I sit here contemplating the hindrance that is age and I find myself really feeling this piece. I’m about to question age as a factor in a bunch of guys who are my age. Kyle Beckerman is barely two months older than me, Chris Wingert, two weeks. I don’t really feel old, yet. I don’t feel twenty or even twenty-eight, that’s for sure. But we’re not old, are we? I do have a rapidly-expanding bald spot and my beard’s streaked with gray. Sigh.
Therein lies my concern. Nick Rimando is the third oldest player in the league behind Tim Howard and Andrea Pirlo. RSL’s average age is 27.01, the fifth oldest team in the league. The youngest is FC Dallas at an average age of 24.31. So I wanted to check for correlation. I took the average ages from this MLS Soccer article and compared them to the current Supporters’ Shield Standings. Know what I found? Correlation.
Of the youngest ten teams in MLS, nine are currently in the top ten of the league. There’s also an interesting sweet spot at 26.1 years of average age. Vancouver and Houston are outliers. If we remove those two, the distinct negative correlation really appears; that is, as age increases, standing decreases. The top ten youngest teams have an average standing of 6.9 while the twelve oldest teams’ average standing is 15.33.
This leads me to a tearful and sad conclusion: it’s time to phase out the old guys and let the young talent shine. Dallas, the youngest team in the league, is the only remaining undefeated team.
Kyle, Chris, and Nick are looking old, making mistakes they’d never have made years ago. Remember when we could count on Rimando’s pinpoint distribution? At my count, he’s cost us three goals this year. Remember the Beckerbomb? He hasn’t scored since 2015 and he only scored one goal that season. I know, I know. He’s not a goalscorer. That’s not his gig. But he used to at least put his Beckerbombs on target, throw the defense into disarray. Wingert probably shouldn’t be starting, wouldn’t be starting but for injuries.
I’m not screaming retirement. It’s not that time yet. They still have contributions to make, especially off the pitch. They’re all experienced leaders on the team. But should they still be starting? Or would we be better off finding the right young players to take over those spots? Youth is starting to make an impact in this league. How long do we continue with these older players instead of giving youth the chance? When talking about new systems, new coaches, new looks, and new identities, should it not be the youth that drive that novelty?
I get loyalty. I get the history of affection for these players. They’ve done so much for RSL over the years. I wouldn’t like to see them played like Morales.

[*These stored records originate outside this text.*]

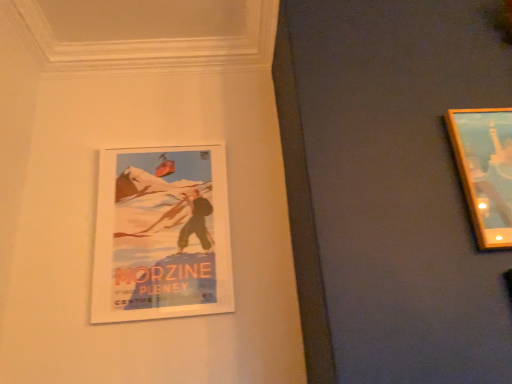 What do you see at coordinates (162, 234) in the screenshot? The height and width of the screenshot is (384, 512). I see `matte paper poster at upper left` at bounding box center [162, 234].

Where is `matte paper poster at upper left`? matte paper poster at upper left is located at coordinates (162, 234).

Find the location of `matte paper poster at upper left`. matte paper poster at upper left is located at coordinates (162, 234). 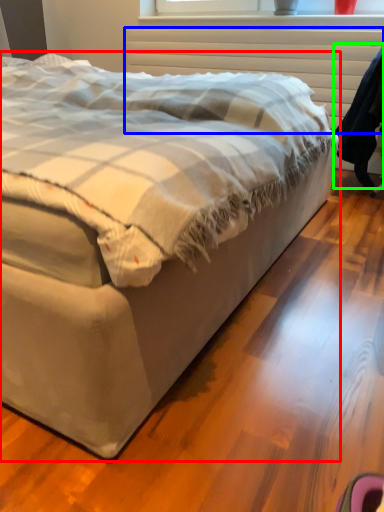 Question: Estimate the real-world distances between objects in this image. Which object is closer to bed (highlighted by a red box), radiator (highlighted by a blue box) or robe (highlighted by a green box)?

Choices:
 (A) radiator
 (B) robe

Answer: (B) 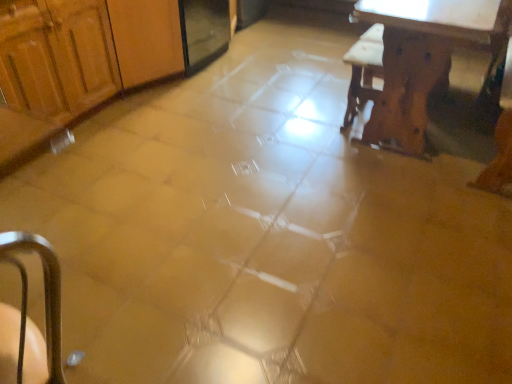 Question: From the image's perspective, is wooden table at upper right above wooden cabinet at left?

Choices:
 (A) yes
 (B) no

Answer: (B)

Question: Is wooden table at upper right outside of wooden cabinet at left?

Choices:
 (A) no
 (B) yes

Answer: (B)

Question: Does wooden table at upper right have a greater width compared to wooden cabinet at left?

Choices:
 (A) yes
 (B) no

Answer: (A)

Question: Is wooden table at upper right thinner than wooden cabinet at left?

Choices:
 (A) yes
 (B) no

Answer: (B)

Question: Does wooden table at upper right appear on the left side of wooden cabinet at left?

Choices:
 (A) yes
 (B) no

Answer: (B)

Question: Does wooden table at upper right come behind wooden cabinet at left?

Choices:
 (A) yes
 (B) no

Answer: (B)

Question: Is wooden cabinet at left to the right of wooden table at upper right from the viewer's perspective?

Choices:
 (A) no
 (B) yes

Answer: (A)

Question: Can you confirm if wooden cabinet at left is thinner than wooden table at upper right?

Choices:
 (A) no
 (B) yes

Answer: (B)

Question: Considering the relative sizes of wooden cabinet at left and wooden table at upper right in the image provided, is wooden cabinet at left bigger than wooden table at upper right?

Choices:
 (A) no
 (B) yes

Answer: (A)

Question: Is wooden cabinet at left closer to the viewer compared to wooden table at upper right?

Choices:
 (A) no
 (B) yes

Answer: (A)

Question: Are wooden cabinet at left and wooden table at upper right beside each other?

Choices:
 (A) no
 (B) yes

Answer: (A)

Question: Is wooden cabinet at left aimed at wooden table at upper right?

Choices:
 (A) yes
 (B) no

Answer: (A)

Question: From a real-world perspective, is wooden cabinet at left positioned above or below wooden table at upper right?

Choices:
 (A) below
 (B) above

Answer: (B) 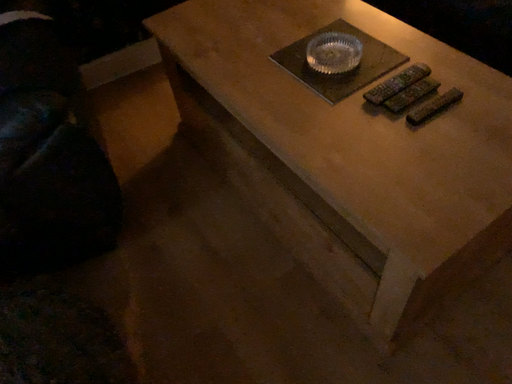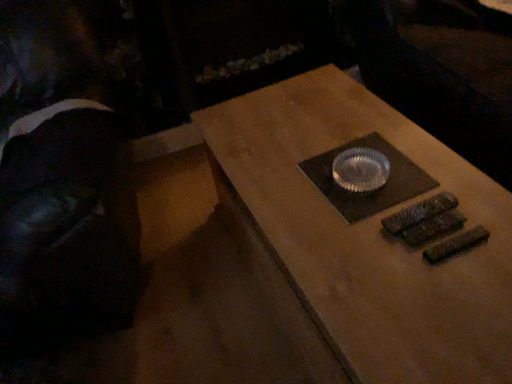 Question: How did the camera likely rotate when shooting the video?

Choices:
 (A) rotated left
 (B) rotated right

Answer: (A) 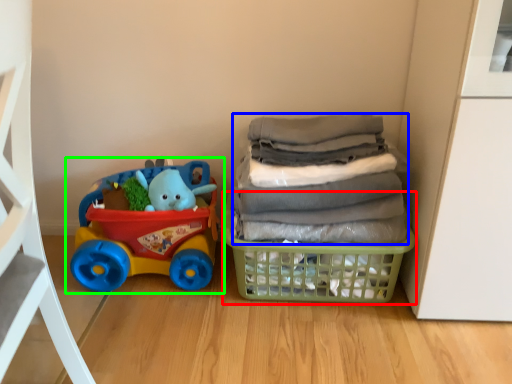 Question: Which is nearer to the basket (highlighted by a red box)? laundry (highlighted by a blue box) or toy (highlighted by a green box).

Choices:
 (A) laundry
 (B) toy

Answer: (A) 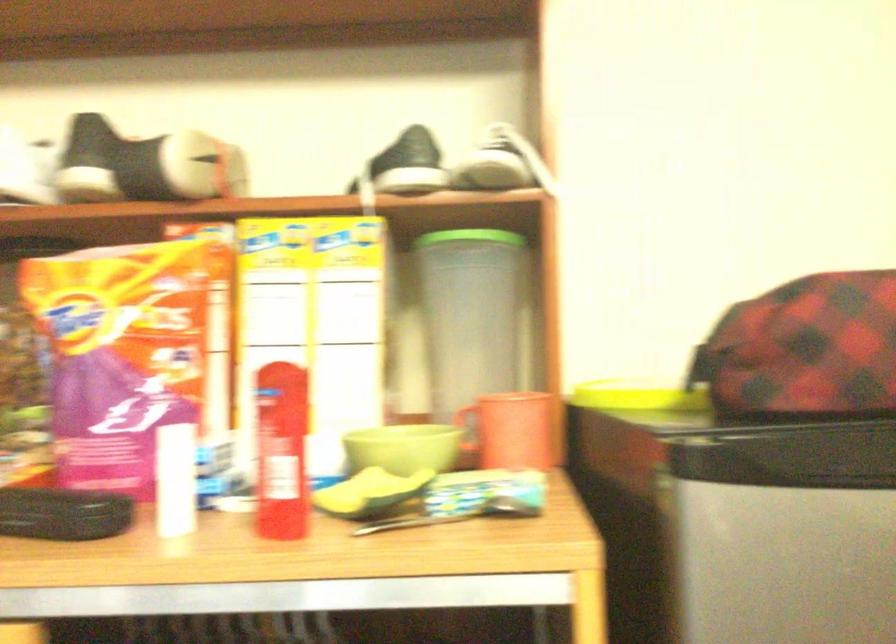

But I also think letting Morales move on was the right move, just not completed in the classiest fashion. None of us want to feel old, but time and tide and all that. And then there’s this from Bradley Wright-Phillips.
It’s still early season. We have a long time to get this ship to ramming speed. The data above is bound to change and it only reflects six to eight games played. Teams are going to be all over the standings. LA never starts playing until July. We still have a ton of injuries. Everyone has off games. Atlanta is a really good team. In an earlier article, I gave Rusnák until April 29th vs. Sporting Kansas City to start shining, and he now has two goals and three assists, so that’s something to be excited about. SKC is a strong team, though. The league has gotten tougher. It’s a long season.